You are not alone (TW: Your 20s)

 Can we talk a little more about the debilitating fear of being in your mid to late 20s?

About living in the constant fear of failing in the peak years of our life. The feeling of being left behind as our friends find their dream jobs and life partners. The fake optimism of changing our life by changing cities and countries and jobs. The constant self-doubt that lingers on our mind as often as our heart beats. The impending doom that surrounds us as we force ourselves to sleep. The fear of never being loved again. The wrecking feeling of never making our parents proud. The discomfort of never fitting in any mold that society has defined.

The anxiety of missing out on the life we see people living on Instagram. The nagging imposter syndrome that stops us from celebrating our wins. The loneliness of feeling like you’re the only one struggling. The incapacity of expressing the darkness that plagues our thoughts. The envy hidden behind wide smiles when we see our peers succeeding. The shattering realization of not having accomplished what we thought we would by now. The never ending and rarely successful attempt to wake up early, eat healthy, stop procrastinating. The constant and unsaid race with others our age.
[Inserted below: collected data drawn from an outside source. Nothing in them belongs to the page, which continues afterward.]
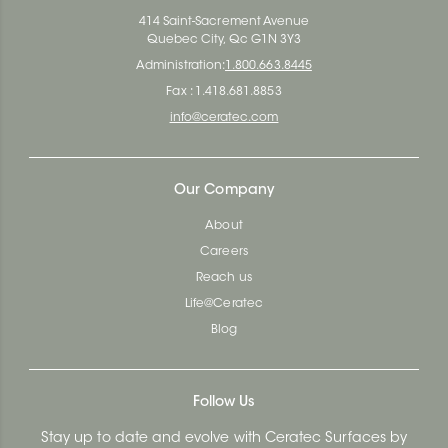
414 Saint-Sacrement Avenue
Quebec City, Qc G1N 3Y3
Administration:
1.800.663.8445
Fax : 1.418.681.8853
info@ceratec.com
Our Company
About
Careers
Reach us
Life@Ceratec
Blog
Follow Us
Stay up to date and evolve with Ceratec Surfaces by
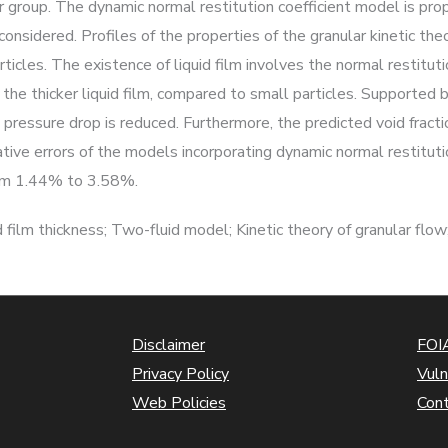
group. The dynamic normal restitution coefficient model is prop
s considered. Profiles of the properties of the granular kinetic t
rticles. The existence of liquid film involves the normal restituti
the thicker liquid film, compared to small particles. Supported by
 pressure drop is reduced. Furthermore, the predicted void fract
lative errors of the models incorporating dynamic normal restitut
from 1.44% to 3.58%.
film thickness; Two-fluid model; Kinetic theory of granular flow;
Disclaimer
FOIA
Privacy Policy
Vuln
Web Policies
Con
Losing hope with every decision that panned out differently than we thought. Losing our capacity to give and receive love with every failed situationship. Losing our innocence and optimism with every birthday. Trying to hide from mirrors and cameras. Avoiding the difficult conversations and confrontations. The internal battles between living vs saving, passion vs stability, income vs learning and the never-ending search of unfound answers. The ever-increasing screen time and scarily reducing genuine human interaction. Our bad postures and badder habits. The guilt of broken friendships and the hopelessness of one-sided love.

The heartbreak of watching our closest friends fly to faraway cities and not knowing when if we’ll ever see them again. The pain of lost time and opportunities and the fear of the clock of life. The helplessness of seeing our nearest ones battle mental health illnesses, substance abuse and not knowing the right thing to say or do. Burdening our shoulders with the responsibility of breaking generational trauma. Feeling that everyone is better than us, smarter than us, has everything all sorted out. All of us are fooling ourselves and each other with this. Hiding behind our picture-perfect social profiles. Feeling like we’re too late or too early. Living with the painful reminders of the teenage ambition we had to give up to choose stability.

None of this is easy. Its fucking difficult. Somedays are truly unsurvivable but we yet make it out of bed and into our workspaces every day. On most days.
We can’t fight it, we can’t avoid it, we can’t change it. The only way is through it.

Does it get better? I don’t know.
Are you alone in this? Not a chance.